= Richard H. Anderson (pilot) =

American Flying Ace (1921–1995)

First Lieutenant Richard Hinman Anderson (19 December 1921 – 18 March 1995) was a U.S. Army Air Force pilot who became an ace in a day. Flying Republic P-47N Thunderbolts with the 19th Fighter Squadron, 318th Fighter Group, from Ie Shima Airfield, Okinawa, he downed five Japanese fighters in a single action on 25 May 1945.

==Biography==

Richard Hinman Anderson was born on 19 December 1921 in New York City, New York. He died on 18 March 1995 at the age of 73.

==Action==
On 25 May 1945, Anderson, and his wingman, Second Lieutenant Donald E. Kennedy, of San Antonio, Texas, spotted 30 Mitsubishi A6M Zero fighters headed towards Okinawa at 2,000 feet, and both attacked despite odds of 15 to one.
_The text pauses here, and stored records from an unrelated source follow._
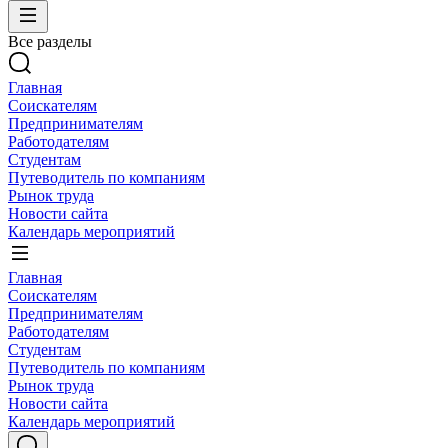
Все разделы
Главная
Соискателям
Предпринимателям
Работодателям
Студентам
Путеводитель по компаниям
Рынок труда
Новости сайта
Календарь мероприятий
Главная
Соискателям
Предпринимателям
Работодателям
Студентам
Путеводитель по компаниям
Рынок труда
Новости сайта
Календарь мероприятий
"The first four were easy since I was on their tail," Anderson said. "I got the fifth on a deflection shot as he was turning away. When I was pressed the trigger with the sixth in my sights, I found I only had one bullet left and he got away."

"Kennedy sent three enemy planes crashing into the sea before other Thunderbolts closed in and drove off or shot down the remainder. Thunderbolts were credited with 34 planes that day," said an official announcement released on 3 June 1945.